To improve traffic conditions and safety, a large number of traffic management applications are being used in daily practice. These traffic management applications need information on the prevailing traffic conditions to adequately function. To obtain these, traffic sensors are used. Traffic can be monitored through a large range of different traffic detectors. These detectors are often quite inaccurate and costly. In the Netherlands, induction loops are the most widely used traffic sensors. The Smart In-Car project offers the possibility to investigate a new type of traffic monitoring. In this project, the values from several in-vehicle sensors, obtained from the CAN (Controller Area Network) bus, and the GPS positions are collected with the uCAN on board unit from a small number of equipped vehicles.
The objective of this research was to determine if Level of Service (LOS), a categorical qualitative description ranging from A to F of the traffic conditions on a road, defined by the density, can be accurately estimated with in-vehicle sensor floating car data. In-vehicle sensor floating car data is defined as the CAN bus data which is collected with the uCAN on board unit. Plain floating car data is defined as exclusively the positional data (provided by the GPS unit of the uCAN on board unit) of the equipped vehicles. Since the number of equipped vehicles is very limited, the real CAN bus data set is only suitable to assess the LOS estimation with single vehicles. To assess the LOS estimation of in-vehicle sensors with multiple vehicles at various penetration rates, traffic simulation data, containing vehicle trajectories and loop detector data, is used. In the simulation, not only detection point data is used to determine the LOS ground truth, but also the actual density, determined with the vehicle trajectory data. Using the simulated CAN bus data, the LOS is also estimated with single vehicles, to be able to compare the results with the real CAN bus LOS estimation.

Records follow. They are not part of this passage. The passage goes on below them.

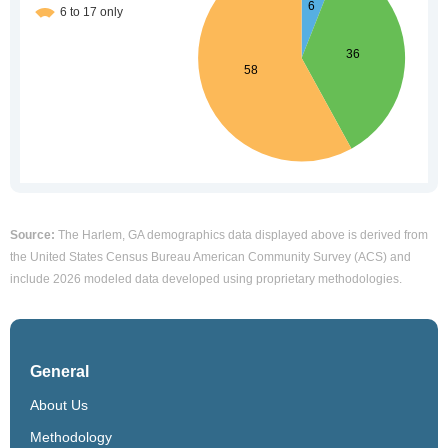
Source:
The Harlem, GA demographics data displayed above is derived from
the United States Census Bureau American Community Survey (ACS) and
include 2026 modeled data developed using proprietary methodologies.
General
About Us
Methodology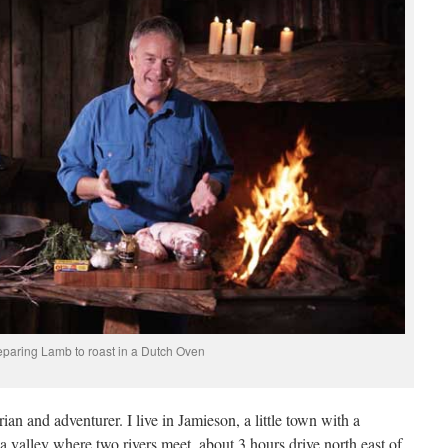
eparing Lamb to roast in a Dutch Oven
ian and adventurer. I live in Jamieson, a little town with a
a valley where two rivers meet, about 3 hours drive north east of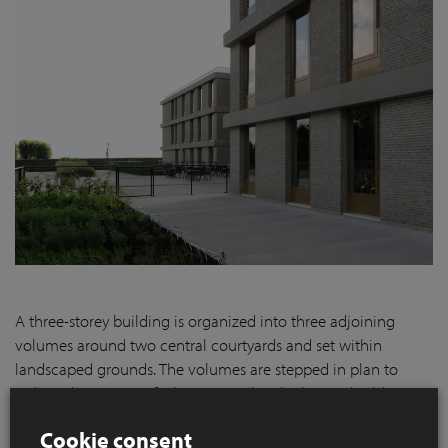
A three-storey building is organized into three adjoining
volumes around two central courtyards and set within
landscaped grounds. The volumes are stepped in plan to
reduce the impact of what is in reality the largest building in
the village.
Cookie consent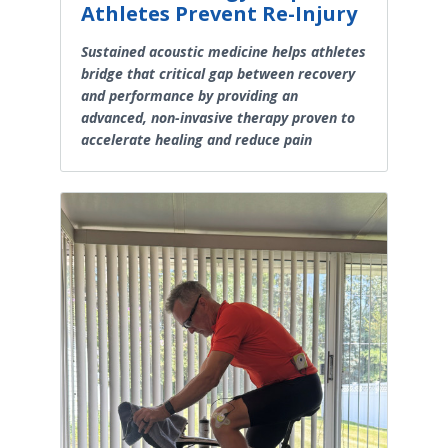
Athletes Prevent Re-Injury
Sustained acoustic medicine helps athletes
bridge that critical gap between recovery
and performance by providing an
advanced, non-invasive therapy proven to
accelerate healing and reduce pain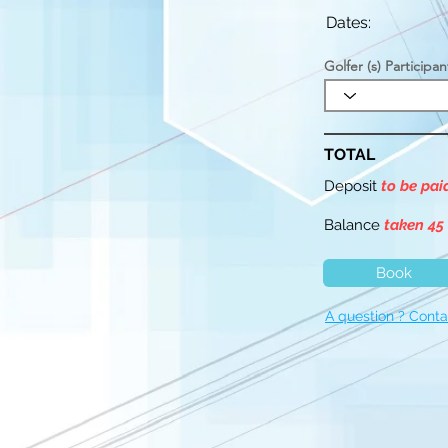
Dates:
Golfer (s) Participan
TOTAL
Deposit
to be pa
Balance
taken 45
Book
A question ? Conta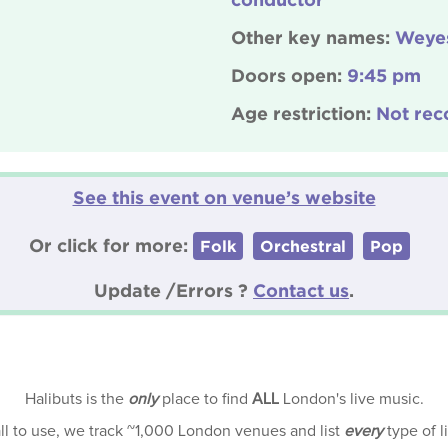
Other key names:
Weyes
Doors open:
9:45 pm
Age restriction:
Not rec
See this event on venue’s website
Or click for more:
Folk
Orchestral
Pop
Update /Errors ?
Contact us
.
Halibuts is the
only
place to find
ALL
London's live music.
all to use, we track ~1,000 London venues and list
every
type of l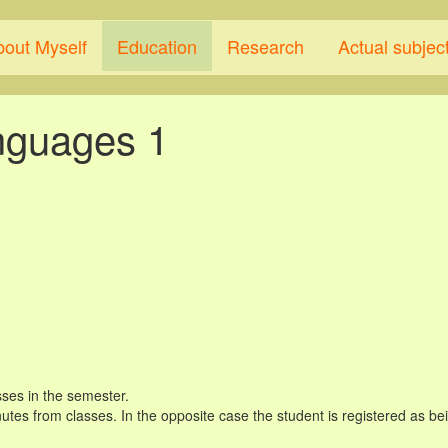
bout Myself
Education
Research
Actual subjec
nguages 1
ses in the semester.
tes from classes. In the opposite case the student is registered as bein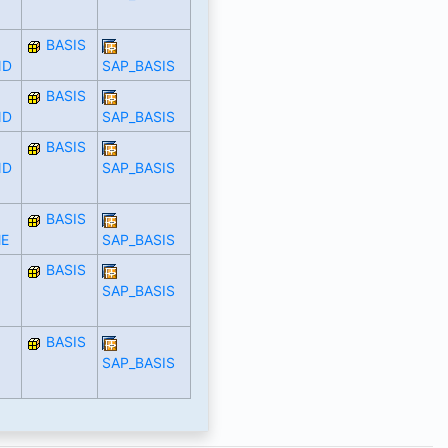
BASIS
ND
SAP_BASIS
BASIS
ND
SAP_BASIS
BASIS
ND
SAP_BASIS
BASIS
E
SAP_BASIS
BASIS
SAP_BASIS
BASIS
SAP_BASIS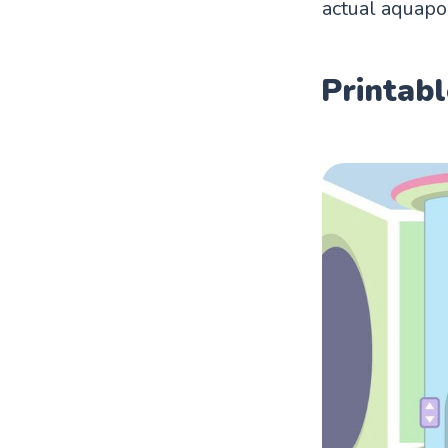
actual aquapo
Printabl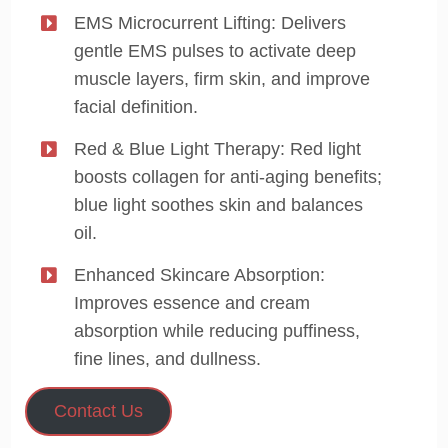
EMS Microcurrent Lifting: Delivers
gentle EMS pulses to activate deep
muscle layers, firm skin, and improve
facial definition.
Red & Blue Light Therapy: Red light
boosts collagen for anti-aging benefits;
blue light soothes skin and balances
oil.
Enhanced Skincare Absorption:
Improves essence and cream
absorption while reducing puffiness,
fine lines, and dullness.
Contact Us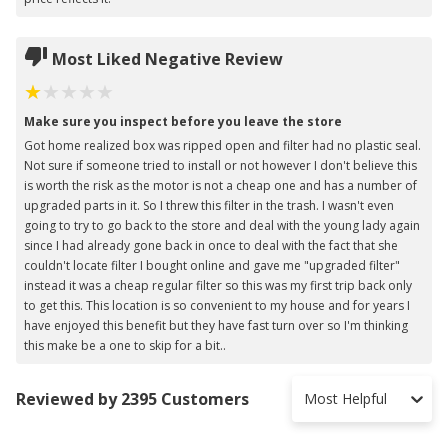
Most Liked Negative Review
Make sure you inspect before you leave the store
Got home realized box was ripped open and filter had no plastic seal.
Not sure if someone tried to install or not however I don't believe this
is worth the risk as the motor is not a cheap one and has a number of
upgraded parts in it. So I threw this filter in the trash. I wasn't even
going to try to go back to the store and deal with the young lady again
since I had already gone back in once to deal with the fact that she
couldn't locate filter I bought online and gave me "upgraded filter"
instead it was a cheap regular filter so this was my first trip back only
to get this. This location is so convenient to my house and for years I
have enjoyed this benefit but they have fast turn over so I'm thinking
this make be a one to skip for a bit..
Reviewed by 2395 Customers
Most Helpful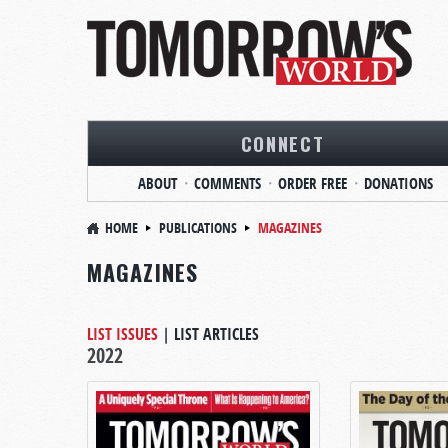
CONNECT
ABOUT
COMMENTS
ORDER FREE
DONATIONS
HOME
PUBLICATIONS
MAGAZINES
MAGAZINES
LIST ISSUES
|
LIST ARTICLES
2022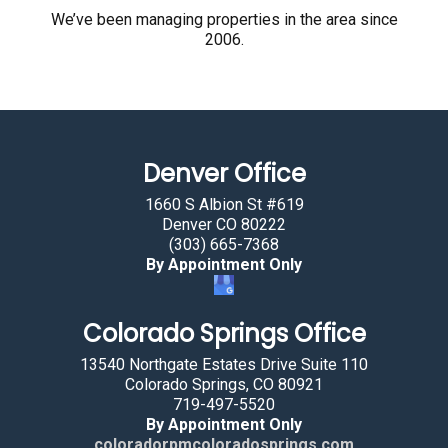
r
We’ve been managing properties in the area since
2006.
e
h
u
m
a
Denver Office
n
b
1660 S Albion St #619
y
Denver CO 80222
(303) 665-7368
s
By Appointment Only
e
l
Colorado Springs Office
e
c
13540 Northgate Estates Drive Suite 110
t
Colorado Springs, CO 80921
719-497-5520
i
By Appointment Only
n
coloradorpmcoloradosprings.com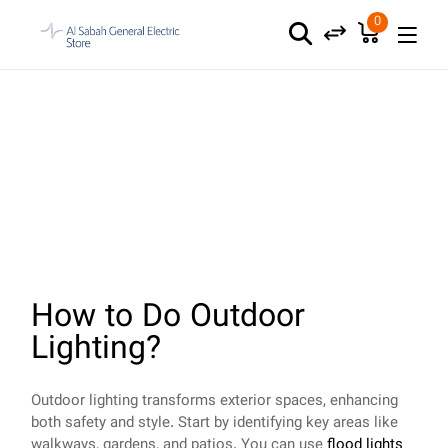
Skip
to
0
the
content
Outdoor Lighting
How to Do Outdoor
Lighting?
Outdoor lighting transforms exterior spaces, enhancing
both safety and style. Start by identifying key areas like
walkways, gardens, and patios. You can use
flood lights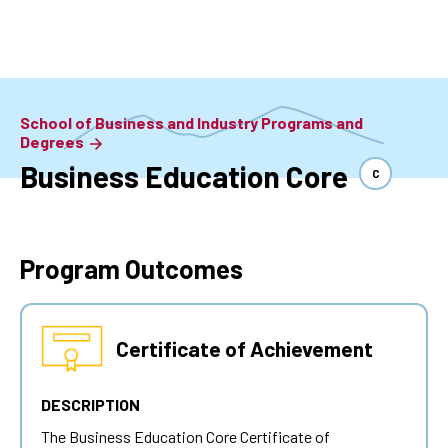
Skip
to
main
content
School of Business and Industry Programs and
Degrees
Business Education Core
C
Program Outcomes
Certificate of Achievement
DESCRIPTION
The Business Education Core Certificate of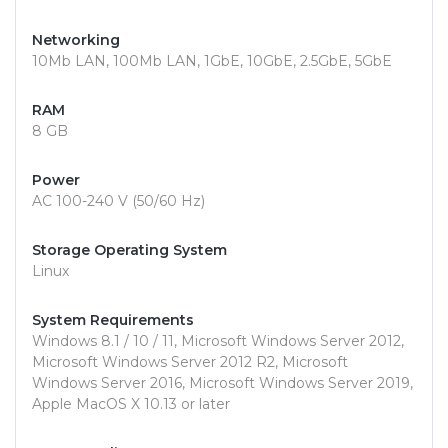
Networking
10Mb LAN, 100Mb LAN, 1GbE, 10GbE, 2.5GbE, 5GbE
RAM
8 GB
Power
AC 100-240 V (50/60 Hz)
Storage Operating System
Linux
System Requirements
Windows 8.1 / 10 / 11, Microsoft Windows Server 2012,
Microsoft Windows Server 2012 R2, Microsoft
Windows Server 2016, Microsoft Windows Server 2019,
Apple MacOS X 10.13 or later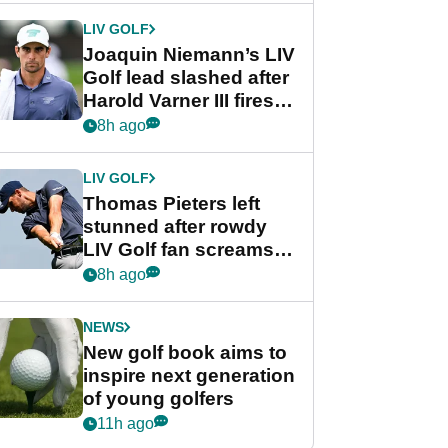
Cup event
LIV GOLF
Joaquin Niemann’s LIV
Golf lead slashed after
Harold Varner III fires
stunning 65
8h ago
LIV GOLF
Thomas Pieters left
stunned after rowdy
LIV Golf fan screams
‘Get in the hole!’
8h ago
NEWS
New golf book aims to
inspire next generation
of young golfers
11h ago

From the real CAN bus data set, the data points of vehicles passing a loop detector location are combined with the respective loop detector data. The loop detector speed and intensity data are used to determine the LOS ground truth at the time and place of the vehicle passage. A correct LOS estimation rate of 37% is found. First, the simulation data is used to assess the LOS estimation accuracy with single vehicle passages, as is done with the real CAN bus data. The determined correct LOS estimation rate is 52%. Secondly, the LOS is determined using the simulated CAN bus signals of multiple vehicles, for different penetration rates. The found correct LOS estimation rates range from 52% at 1% penetration to 70% at 100% penetration. Finally, the LOS at different penetration rates is also determined with the simulated data using just the vehicle positions, to simulate plain floating car data. For this method, the correct LOS estimation rate ranges from 39% at 1% penetration to 100% at 100% penetration. The results show that in-vehicle sensor floating car data generally provides a less accurate LOS estimation than plain floating car data.
Based on the results, it is concluded that it is not possible to accurately estimate the Level of Service with in-vehicle sensor floating car data. This conclusion relates to, and is only valid for, two-lane motorways with a 120 km/h speed limit and the CAN bus signals which were available in the data set, since only that road type and those CAN bus signals where considered in this research. It is recommended to investigate the CAN bus signal usability for other use cases. The wealth of information offered by the CAN bus signals offer possibilities for many applications.